The issue of the super-addition of man-made to natural background radiation still arises, still in the same terms. If an increase in radiation in the environment is small as a percentage of background, no harm has been done. Now, if this were believed in good faith, surely there would be publicly available figures for background radiation to serve as a basis for measuring any increase. Such figures are said not to exist. Complicating factors are adduced; for example, that levels of natural radiation vary from place to place. But then measurement devices can be moved from place to place. Weapons testing has enhanced radiation levels in the environment. But if radiation levels were established, the impact of other sources could be measured nevertheless. If public-health decisions are made on the basis of supposed safe rates of increase of radiation exposure, it surely behooves those who make such decisions to supply themselves with a basis for their calculations. Lately the meaning of the word “background” is shifting, so that it refers simply to whatever is there, with the implication that existing levels are safe. What constitutes the area to be described as “background”? If the only significant source of radiation for a mile in every direction is the fish in my soup, what comfort can I find in the fact that, averaged out over some unspecified area, the radiation “dose” is insignificant?

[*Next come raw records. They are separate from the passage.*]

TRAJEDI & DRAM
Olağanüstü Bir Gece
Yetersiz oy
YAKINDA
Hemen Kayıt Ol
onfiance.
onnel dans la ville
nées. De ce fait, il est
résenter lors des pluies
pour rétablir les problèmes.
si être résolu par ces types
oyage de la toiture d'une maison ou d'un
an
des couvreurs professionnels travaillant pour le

These calculations are rather insanely abstract. Contrary to vivid experience, Sellafield apologists seem to imagine that the wastes put into the environment are in fact “dispersed.” So they speak often of “undetectable” harm, the kind that is owed to the plant but cannot be attributed to it. For them the word means something very like “nonexistent.” Sellafield officials are reported to have asked the area county council — in which Sellafield is well represented — for permission to raise emissions.27 The new levels would produce, by the reckoning of the council’s radiation expert, one extra cancer a year. It was agreed that this undetectable death would probably occur in the population near the plant. Permission was granted. Of course that was when the death from cancer of one child in sixty in Seascale, the nearest village, was still undetected. Radiation-induced cancers among the Sellafield work force are undetected, because the plant management has never accepted that any cancer has resulted from working there, though it admits contamination is commonplace.